1. instant: It holds a unique identifier for each record.
2. dteday: This column will have the date of the record, in a format like YYYY-MM-DD.
3. season: This column indicates the season of the year where-1: Winter,2: Spring,3: Summer,4: Fall.
4. yr: It holds the the year of the observation, where-0: 2011,1: 2012.
5. mnth: This column tells the month of the year (1–12).
6. hr: This tells the hour of the day (0–23).
7. holiday: Here we can know whether the day is a holiday or not.
8. weekday: The day of the week (likely from 0 to 6, corresponding to Monday to Sunday).
9. workingday: A binary flag indicating whether the day is a working day (1 for working days, 0 for weekends or holidays).
10. weathersit: Here we can know the weather condition, represented as-1: Clear, Few clouds, Partly cloudy,2: Mist, Cloudy, Broken clouds, Few clouds,3: Light Snow, Light Rain with Thunderstorm, Scattered clouds,4: Heavy Rain, Ice Pellets, Thunderstorm, Mist, Snow with Fog
11. temp: This column tells the normalized temperature in Celsius (normalized between -8 and 39).
12. atemp: It holds the normalized feeling temperature in Celsius (normalized between -16 and 50).
13. hum: This column tells the normalized humidity (values between 0 and 1, where the maximum is 100%).
14. windspeed: This will let us know the normalized wind speed (values between 0 and 1, divided by a maximum value of 67).
15. casual: It tells the count of casual users (non-registered bike renters).
16. registered: This column holds the count of registered users (subscribers).
17. cnt: In this column will get the information about the total number of bike rentals (both casual and registered users).

In [None]:
#getting the peak hour of the day
peak_hour = hr_data.loc[hr_data.groupby('dteday')['cnt'].idxmax().reset_index(drop=True), ['dteday', 'hr']]
peak_hour.rename(columns={'hr': 'peak_hour'},inplace=True)

In [None]:
#getting the count of rentals during the peak hour for each day
peak_hour_counts=hr_data.groupby('dteday')['cnt'].max().reset_index()
peak_hour_counts.rename(columns={'cnt':'peak_hour_rentals'},inplace=True)

In [None]:
#count of rentals in day_time
day_rentals = hr_data[(hr_data['hr'] >= 6) & (hr_data['hr'] <=12)].groupby('dteday')['cnt'].sum().reset_index()
day_rentals.rename(columns={'cnt': 'day_rentals'},inplace=True)

In [None]:
#count of rentals at night_time
night_rentals = hr_data[(hr_data['hr'] >=21) | (hr_data['hr'] <=4)].groupby('dteday')['cnt'].sum().reset_index()
night_rentals.rename(columns={'cnt': 'night_rentals'},inplace=True)

In [None]:
data = day_data.copy()

# Merging all features on 'dteday'
data = data.merge(peak_hour, on='dteday', how='left')
data = data.merge(peak_hour_counts, on='dteday', how='left')
data = data.merge(day_rentals, on='dteday', how='left')
data = data.merge(night_rentals, on='dteday',how='left')

In [None]:
data

In [None]:
data['morning_rental_ratio'] = data['day_rentals'] / data['cnt']
data['night_rental_ratio'] = data['night_rentals'] / data['cnt']

In [None]:
data.drop(columns=['day_rentals','night_rentals'],inplace=True)

In [None]:
col_to_move = 'cnt'  
data[col_to_move] = data.pop(col_to_move) 
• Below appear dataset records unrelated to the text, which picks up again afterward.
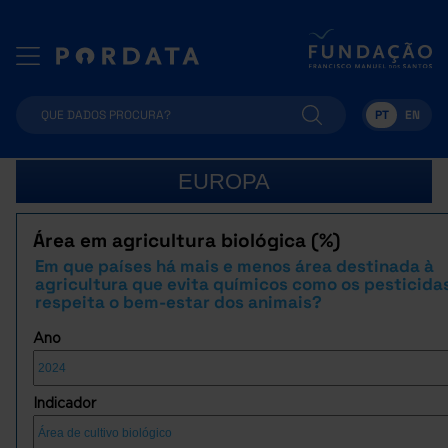
PT
EN
EUROPA
Área em agricultura biológica (%)
Em que países há mais e menos área destinada à
agricultura que evita químicos como os pesticida
respeita o bem-estar dos animais?
Ano
Indicador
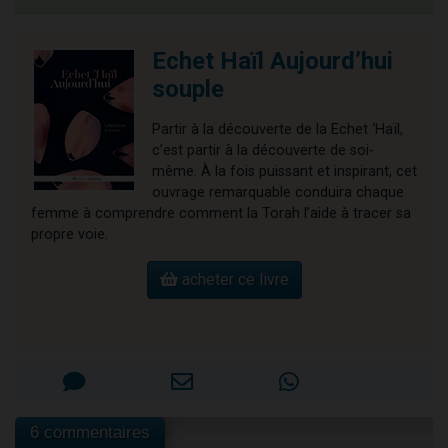
Echet Haïl Aujourd’hui
souple
Partir à la découverte de la Echet ‘Haïl,
c’est partir à la découverte de soi-
même. À la fois puissant et inspirant, cet
ouvrage remarquable conduira chaque
femme à comprendre comment la Torah l’aide à tracer sa
propre voie.
acheter ce livre
6 commentaires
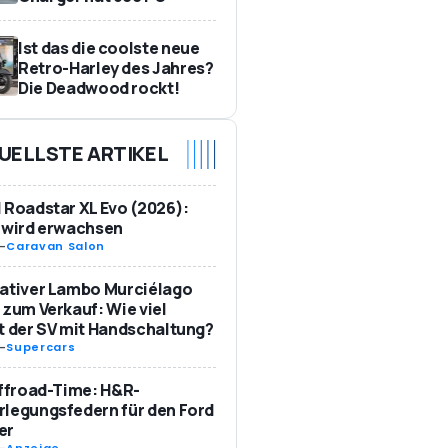
Ist das die coolste neue
Retro-Harley des Jahres?
Die Deadwood rockt!
UELLSTE ARTIKEL
 Roadstar XL Evo (2026):
 wird erwachsen
-
Caravan Salon
ativer Lambo Murciélago
 zum Verkauf: Wie viel
t der SV mit Handschaltung?
-
Supercars
Offroad-Time: H&R-
legungsfedern für den Ford
er
-
Anzeige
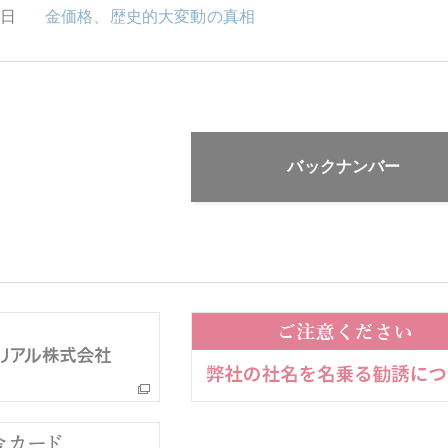
2日
金価格、歴史的大変動の真相
バックナンバー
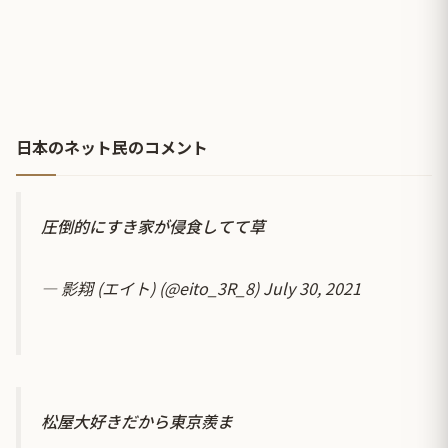
日本のネット民のコメント
圧倒的にすき家が侵食してて草
— 影翔 (エイト) (@eito_3R_8)
July 30, 2021
松屋大好きだから東京羨ま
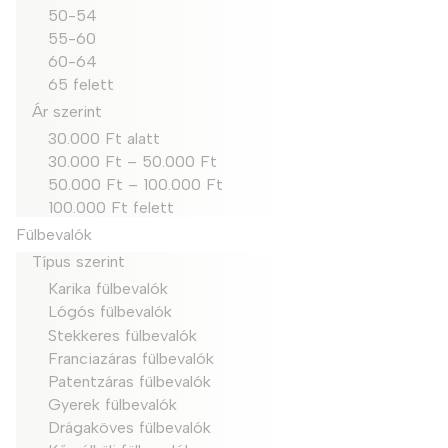
50-54
55-60
60-64
65 felett
Ár szerint
30.000 Ft alatt
30.000 Ft – 50.000 Ft
50.000 Ft – 100.000 Ft
100.000 Ft felett
Fülbevalók
Típus szerint
Karika fülbevalók
Lógós fülbevalók
Stekkeres fülbevalók
Franciazáras fülbevalók
Patentzáras fülbevalók
Gyerek fülbevalók
Drágaköves fülbevalók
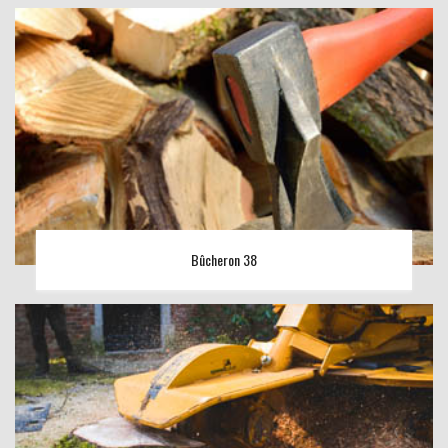
Bûcheron 38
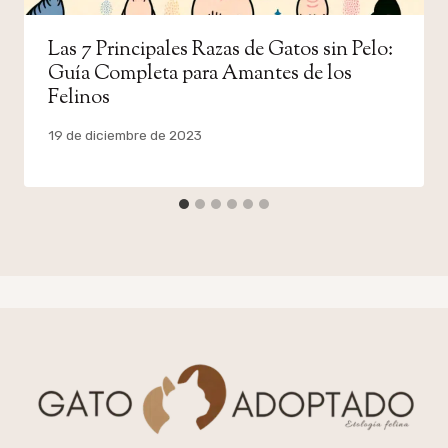
Las 7 Principales Razas de Gatos sin Pelo:
Guía Completa para Amantes de los
Felinos
Por
19 de diciembre de 2023
admin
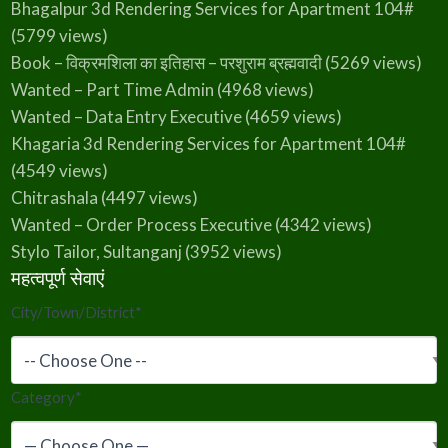
Bhagalpur 3d Rendering Services for Apartment 104#
(5799 views)
Book – विक्रमशिला का इतिहास – परशुराम ब्रह्मवादी
(5269 views)
Wanted – Part Time Admin
(4968 views)
Wanted – Data Entry Executive
(4659 views)
Khagaria 3d Rendering Services for Apartment 104#
(4549 views)
Chitrashala
(4497 views)
Wanted – Order Process Executive
(4342 views)
Stylo Tailor, Sultanganj
(3952 views)
महत्वपूर्ण सेवाएं
City/Town/District
*
Category
*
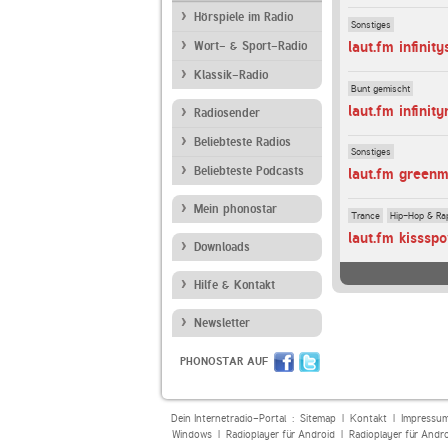
Hörspiele im Radio
Sonstiges
laut.fm infinity
Wort- & Sport-Radio
Klassik-Radio
Bunt gemischt
laut.fm infinit
Radiosender
Beliebteste Radios
Sonstiges
Beliebteste Podcasts
laut.fm green
Mein phonostar
Trance
Hip-Hop & Ra
laut.fm kisssp
Downloads
Hilfe & Kontakt
Newsletter
PHONOSTAR AUF
Dein Internetradio-Portal :
Sitemap
|
Kontakt
|
Impressu
Windows
|
Radioplayer für Android
|
Radioplayer für Andr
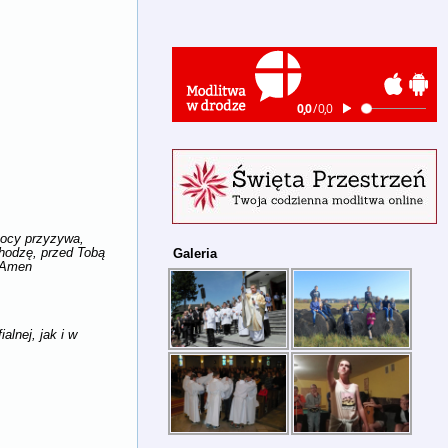
mocy przyzywa,
chodzę, przed Tobą
Galeria
j. Amen
lnej, jak i w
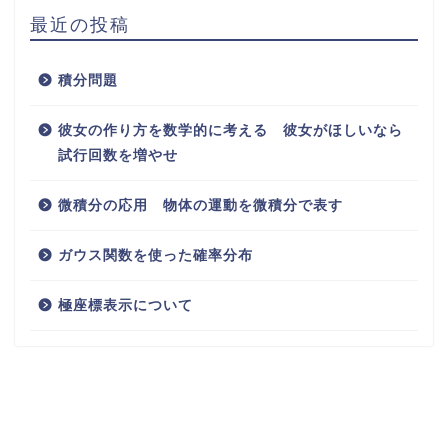
最近の投稿
積分問題
彼女の作り方を数学的に考える 彼女がほしいなら
試行回数を増やせ
微積分の応用 物体の運動を微積分で表す
ガウス関数を使った確率分布
極座標表示について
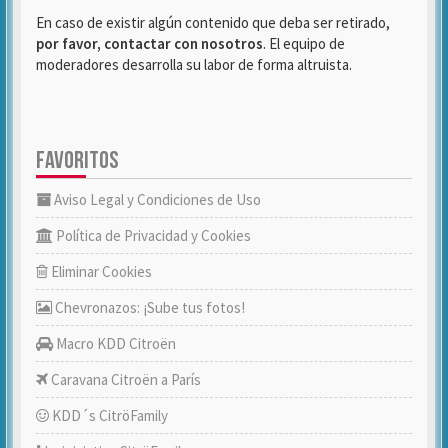
En caso de existir algún contenido que deba ser retirado,
por favor, contactar con nosotros
. El equipo de
moderadores desarrolla su labor de forma altruista.
FAVORITOS
Aviso Legal y Condiciones de Uso
Política de Privacidad y Cookies
Eliminar Cookies
Chevronazos: ¡Sube tus fotos!
Macro KDD Citroën
Caravana Citroën a París
KDD´s CitröFamily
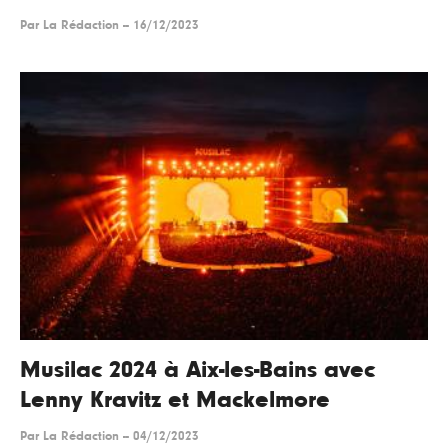
Par
La Rédaction
--
16/12/2023
Musilac 2024 à Aix-les-Bains avec
Lenny Kravitz et Mackelmore
Par
La Rédaction
--
04/12/2023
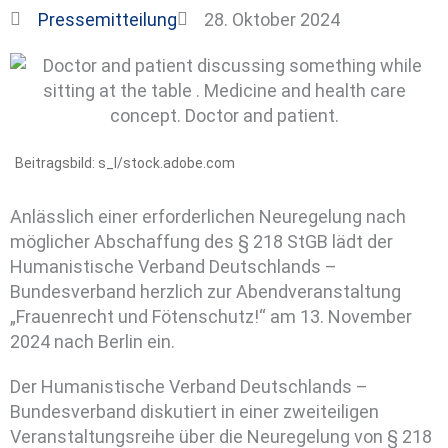
Pressemitteilung
28. Oktober 2024
Beitragsbild: s_l/stock.adobe.com
Anlässlich einer erforderlichen Neuregelung nach
möglicher Abschaffung des § 218 StGB lädt der
Humanistische Verband Deutschlands –
Bundesverband herzlich zur Abendveranstaltung
„Frauenrecht und Fötenschutz!“ am 13. November
2024 nach Berlin ein.
Der Humanistische Verband Deutschlands –
Bundesverband diskutiert in einer zweiteiligen
Veranstaltungsreihe über die Neuregelung von § 218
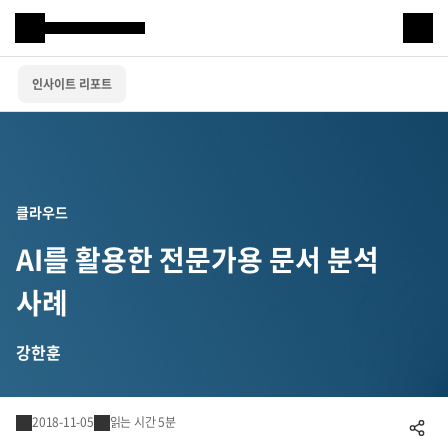
Samsung SDS
인사이트 리포트
IT서비스
AI & 데이터
클라우드 & 인프라
클라우드
비즈니스 솔루션
AI를 활용한 전문가용 문서 분석
디지털 혁신
사례
R&D
강한훈
물류 서비스
2018-11-05
읽는 시간 5분
공유하기
물류 소개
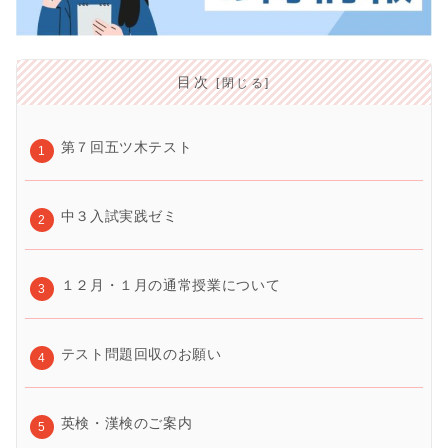
目次
第７回五ツ木テスト
中３入試実践ゼミ
１２月・１月の通常授業について
テスト問題回収のお願い
英検・漢検のご案内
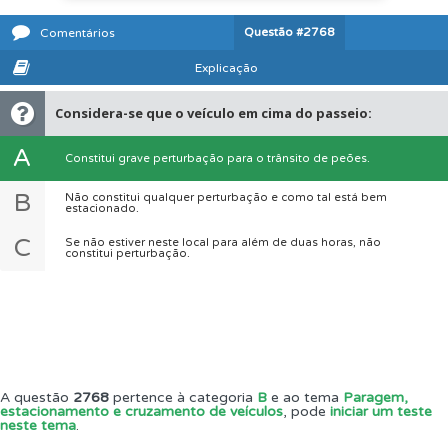
Questão
#2768
Comentários
Explicação
Considera-se que o veículo em cima do passeio:
A
Constitui grave perturbação para o trânsito de peões.
B
Não constitui qualquer perturbação e como tal está bem
estacionado.
C
Se não estiver neste local para além de duas horas, não
constitui perturbação.
A questão
2768
pertence à categoria
B
e ao tema
Paragem,
estacionamento e cruzamento de veículos
, pode
iniciar um teste
neste tema
.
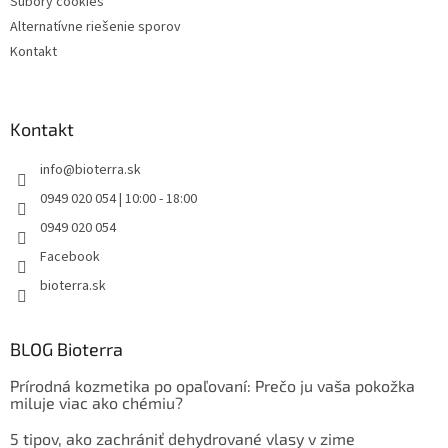
Súbory cookies
Alternatívne riešenie sporov
Kontakt
Kontakt
info
@
bioterra.sk
0949 020 054 | 10:00 - 18:00
0949 020 054
Facebook
bioterra.sk
BLOG Bioterra
Prírodná kozmetika po opaľovaní: Prečo ju vaša pokožka
miluje viac ako chémiu?
5 tipov, ako zachrániť dehydrované vlasy v zime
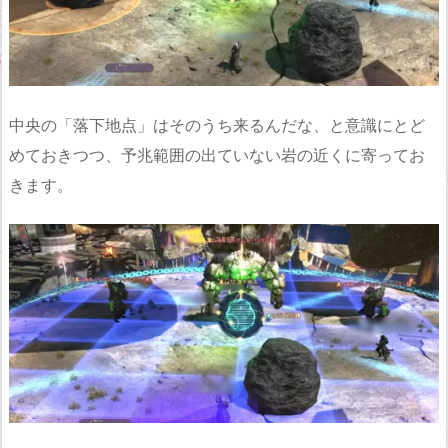
中央の「落下地点」はそのうち来るんだな、と意識にとど
めておきつつ、予兆範囲の出ていない岩の近くに寄ってお
きます。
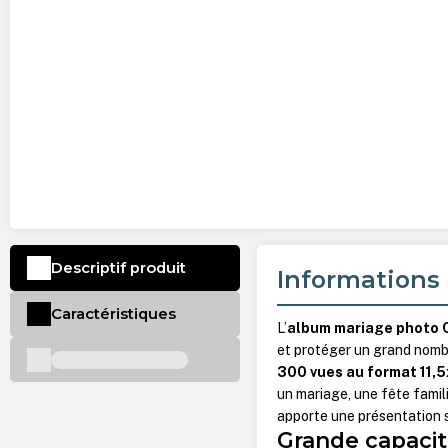
Descriptif produit
Informations 
Caractéristiques
L’
album mariage photo 
et protéger un grand nomb
300 vues au format 11,
un mariage, une fête fami
apporte une présentation 
Grande capacit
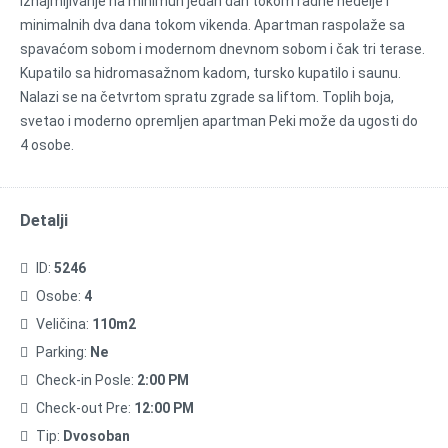
iznajmljivanje na minimun jedan dan tokom radne nedelje i
minimalnih dva dana tokom vikenda. Apartman raspolaže sa
spavaćom sobom i modernom dnevnom sobom i čak tri terase.
Kupatilo sa hidromasažnom kadom, tursko kupatilo i saunu.
Nalazi se na četvrtom spratu zgrade sa liftom. Toplih boja,
svetao i moderno opremljen apartman Peki može da ugosti do
4 osobe.
Detalji
ID:
5246
Osobe:
4
Veličina:
110m2
Parking:
Ne
Check-in Posle:
2:00 PM
Check-out Pre:
12:00 PM
Tip:
Dvosoban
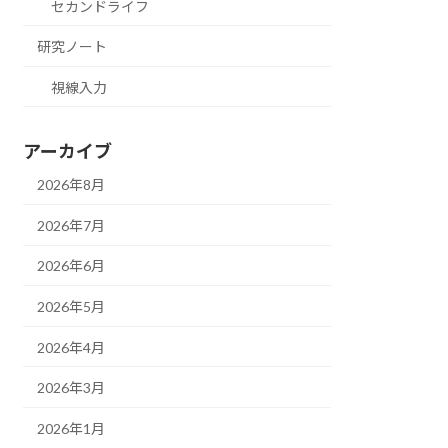
セカンドライフ
研究ノート
視線入力
アーカイブ
2026年8月
2026年7月
2026年6月
2026年5月
2026年4月
2026年3月
2026年1月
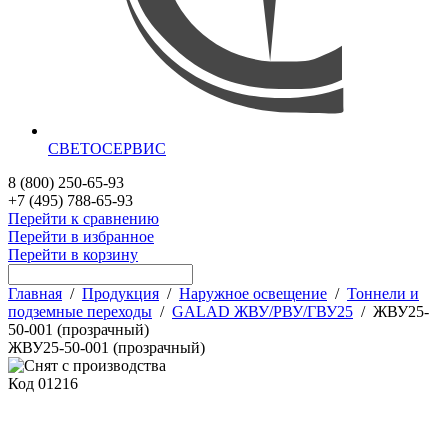
СВЕТОСЕРВИС
8 (800) 250-65-93
+7 (495) 788-65-93
Перейти к сравнению
Перейти в избранное
Перейти в корзину
Главная
/
Продукция
/
Наружное освещение
/
Тоннели и
подземные переходы
/
GALAD ЖВУ/РВУ/ГВУ25
/
ЖВУ25-
50-001 (прозрачный)
ЖВУ25-50-001 (прозрачный)
Код
01216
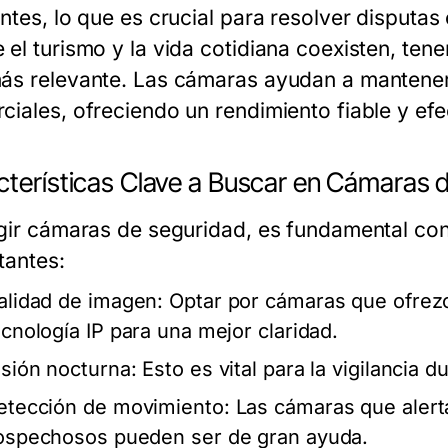
entes, lo que es crucial para resolver disputas
 el turismo y la vida cotidiana coexisten, ten
ás relevante. Las cámaras ayudan a mantener 
ciales, ofreciendo un rendimiento fiable y efec
cterísticas Clave a Buscar en Cámaras 
egir cámaras de seguridad, es fundamental cons
tantes:
alidad de imagen:
Optar por cámaras que ofrezc
ecnología IP para una mejor claridad.
isión nocturna:
Esto es vital para la vigilancia 
etección de movimiento:
Las cámaras que alert
ospechosos pueden ser de gran ayuda.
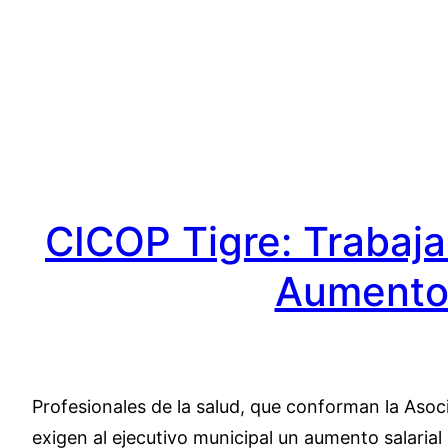
Saltar
al
contenido
CICOP Tigre: Trabaj
Aumento 
Profesionales de la salud, que conforman la Asoc
exigen al ejecutivo municipal un aumento salaria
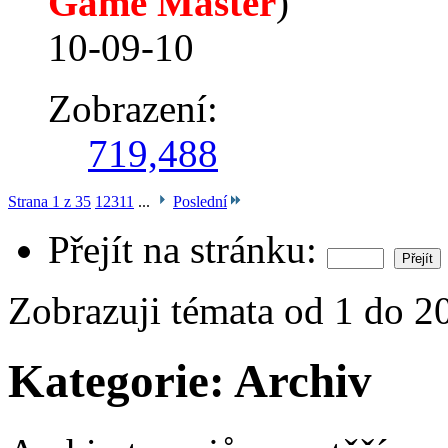
Game Master
)
10-09-10
Zobrazení:
719,488
Strana 1 z 35
1
2
3
11
...
Poslední
Přejít na stránku:
Zobrazuji témata od 1 do 2
Kategorie:
Archiv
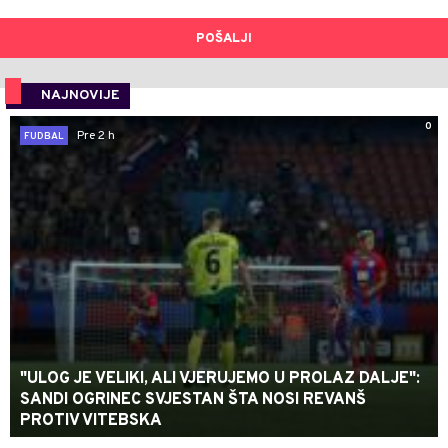
POŠALJI
NAJNOVIJE
0
Pre 2 h
FUDBAL
"ULOG JE VELIKI, ALI VJERUJEMO U PROLAZ DALJE":
SANDI OGRINEC SVJESTAN ŠTA NOSI REVANŠ
PROTIV VITEBSKA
Insight: The hour and day data shared the same features, except for the hour predictor. As a result, we created a new columns based on the hour and merged it with the day data.

### 4.Basic Checks

In [None]:
#checking the first five rows of the data
data.head()

In [None]:
#checking the last five rows of the data
data.tail()

In [None]:
#checking the number of rows and column in the data
data.shape

Insight: We have 731 observations, 19 predictors and 1 target variable.

In [None]:
#checking the predictors of the data
data.columns

In [None]:
#checking the unique values
for i in data:
    print(i)
    print(data[i].unique())
    print(f'Number of unique values:{data[i].nunique()}')
    print('  ')

In [None]:
#checking the count of unique values
for i in data:
    print(data[i].value_counts())

In [None]:
#checking a concise summary of a data
data.info()

In [None]:
#To check the descriptive statistics of a data
data.describe()

### 5.Exploratory Data Analysis(EDA)

In [None]:
report=ProfileReport(data,title='Bike Rental Prediction',explorative=False)
report

Insight:The data has 10 Numerical,1 Datetime and 5 Categorical columns.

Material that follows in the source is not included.